Task requirements » What you give must be exactly the lines of the material from the first through the line that contains "sauf indication contraire.", inclusive, and no others.

Dataset entries »
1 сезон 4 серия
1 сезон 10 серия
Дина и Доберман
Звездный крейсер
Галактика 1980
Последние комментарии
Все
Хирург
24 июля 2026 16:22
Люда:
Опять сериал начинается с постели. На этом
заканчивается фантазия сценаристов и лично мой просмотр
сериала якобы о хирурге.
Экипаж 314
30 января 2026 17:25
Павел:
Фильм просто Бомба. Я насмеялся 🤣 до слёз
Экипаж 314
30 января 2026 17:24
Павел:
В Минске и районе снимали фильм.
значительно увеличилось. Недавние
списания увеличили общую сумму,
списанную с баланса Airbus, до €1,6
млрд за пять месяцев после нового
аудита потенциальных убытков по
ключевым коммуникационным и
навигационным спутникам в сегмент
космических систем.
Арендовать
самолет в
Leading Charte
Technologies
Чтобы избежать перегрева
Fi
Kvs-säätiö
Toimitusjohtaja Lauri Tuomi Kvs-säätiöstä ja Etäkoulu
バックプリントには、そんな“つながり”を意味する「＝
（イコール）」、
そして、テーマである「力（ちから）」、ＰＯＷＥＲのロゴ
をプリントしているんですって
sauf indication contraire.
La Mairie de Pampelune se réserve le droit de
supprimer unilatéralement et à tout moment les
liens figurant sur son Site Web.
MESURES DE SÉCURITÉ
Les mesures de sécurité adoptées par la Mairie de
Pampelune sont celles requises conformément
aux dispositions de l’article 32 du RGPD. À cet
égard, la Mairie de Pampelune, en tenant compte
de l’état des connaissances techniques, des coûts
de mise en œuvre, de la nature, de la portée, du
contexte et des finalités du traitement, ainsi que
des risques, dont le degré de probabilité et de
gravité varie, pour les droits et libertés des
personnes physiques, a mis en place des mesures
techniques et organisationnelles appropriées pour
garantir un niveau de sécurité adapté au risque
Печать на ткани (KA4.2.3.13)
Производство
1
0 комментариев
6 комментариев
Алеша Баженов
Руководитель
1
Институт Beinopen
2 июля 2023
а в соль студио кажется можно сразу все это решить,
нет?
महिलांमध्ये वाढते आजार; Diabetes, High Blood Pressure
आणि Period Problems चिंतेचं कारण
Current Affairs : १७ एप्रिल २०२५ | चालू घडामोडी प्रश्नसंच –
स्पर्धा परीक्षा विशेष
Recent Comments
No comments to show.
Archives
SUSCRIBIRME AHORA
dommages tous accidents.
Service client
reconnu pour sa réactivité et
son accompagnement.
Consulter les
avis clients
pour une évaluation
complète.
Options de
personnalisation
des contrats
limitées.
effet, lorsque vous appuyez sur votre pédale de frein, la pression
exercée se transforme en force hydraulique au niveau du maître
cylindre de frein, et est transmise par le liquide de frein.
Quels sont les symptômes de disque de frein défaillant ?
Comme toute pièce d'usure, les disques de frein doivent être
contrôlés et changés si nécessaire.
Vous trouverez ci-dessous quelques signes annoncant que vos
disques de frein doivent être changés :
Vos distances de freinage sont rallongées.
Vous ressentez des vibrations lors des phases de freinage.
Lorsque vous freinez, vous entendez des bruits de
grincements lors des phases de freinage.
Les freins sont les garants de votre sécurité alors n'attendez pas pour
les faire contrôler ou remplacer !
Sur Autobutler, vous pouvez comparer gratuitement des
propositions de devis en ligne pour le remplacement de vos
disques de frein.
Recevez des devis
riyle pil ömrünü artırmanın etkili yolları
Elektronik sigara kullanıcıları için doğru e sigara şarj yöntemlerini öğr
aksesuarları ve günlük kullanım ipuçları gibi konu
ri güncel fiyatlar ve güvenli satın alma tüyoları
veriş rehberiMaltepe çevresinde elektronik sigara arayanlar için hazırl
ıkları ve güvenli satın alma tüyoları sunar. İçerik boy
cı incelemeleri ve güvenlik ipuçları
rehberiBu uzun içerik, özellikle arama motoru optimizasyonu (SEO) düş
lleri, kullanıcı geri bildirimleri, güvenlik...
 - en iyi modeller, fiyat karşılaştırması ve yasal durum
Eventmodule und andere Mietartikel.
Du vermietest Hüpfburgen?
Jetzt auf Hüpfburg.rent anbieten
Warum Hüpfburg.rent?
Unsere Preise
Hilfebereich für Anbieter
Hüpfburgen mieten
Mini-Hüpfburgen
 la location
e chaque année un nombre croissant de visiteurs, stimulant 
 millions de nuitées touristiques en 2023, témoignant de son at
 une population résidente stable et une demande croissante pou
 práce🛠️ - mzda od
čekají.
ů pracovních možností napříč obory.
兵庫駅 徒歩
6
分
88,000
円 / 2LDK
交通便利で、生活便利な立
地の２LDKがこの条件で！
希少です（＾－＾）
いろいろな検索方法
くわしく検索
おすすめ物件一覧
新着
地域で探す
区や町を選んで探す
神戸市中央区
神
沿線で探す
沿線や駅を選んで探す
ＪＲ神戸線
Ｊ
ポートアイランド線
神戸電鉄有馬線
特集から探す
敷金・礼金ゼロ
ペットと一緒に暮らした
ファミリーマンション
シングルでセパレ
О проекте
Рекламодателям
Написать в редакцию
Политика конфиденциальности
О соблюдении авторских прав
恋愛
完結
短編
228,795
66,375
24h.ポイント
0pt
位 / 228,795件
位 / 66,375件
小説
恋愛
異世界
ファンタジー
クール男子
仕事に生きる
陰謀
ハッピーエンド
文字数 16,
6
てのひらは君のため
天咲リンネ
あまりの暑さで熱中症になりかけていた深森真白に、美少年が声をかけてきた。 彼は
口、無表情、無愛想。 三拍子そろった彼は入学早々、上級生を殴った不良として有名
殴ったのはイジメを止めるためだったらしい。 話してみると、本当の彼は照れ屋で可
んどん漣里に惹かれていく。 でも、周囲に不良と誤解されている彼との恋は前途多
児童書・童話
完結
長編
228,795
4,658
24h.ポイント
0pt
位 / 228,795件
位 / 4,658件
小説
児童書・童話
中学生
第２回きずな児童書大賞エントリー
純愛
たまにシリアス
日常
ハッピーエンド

Output of the exercise »
1 сезон 4 серия
1 сезон 10 серия
Дина и Доберман
Звездный крейсер
Галактика 1980
Последние комментарии
Все
Хирург
24 июля 2026 16:22
Люда:
Опять сериал начинается с постели. На этом
заканчивается фантазия сценаристов и лично мой просмотр
сериала якобы о хирурге.
Экипаж 314
30 января 2026 17:25
Павел:
Фильм просто Бомба. Я насмеялся 🤣 до слёз
Экипаж 314
30 января 2026 17:24
Павел:
В Минске и районе снимали фильм.
значительно увеличилось. Недавние
списания увеличили общую сумму,
списанную с баланса Airbus, до €1,6
млрд за пять месяцев после нового
аудита потенциальных убытков по
ключевым коммуникационным и
навигационным спутникам в сегмент
космических систем.
Арендовать
самолет в
Leading Charte
Technologies
Чтобы избежать перегрева
Fi
Kvs-säätiö
Toimitusjohtaja Lauri Tuomi Kvs-säätiöstä ja Etäkoulu
バックプリントには、そんな“つながり”を意味する「＝
（イコール）」、
そして、テーマである「力（ちから）」、ＰＯＷＥＲのロゴ
をプリントしているんですって
sauf indication contraire.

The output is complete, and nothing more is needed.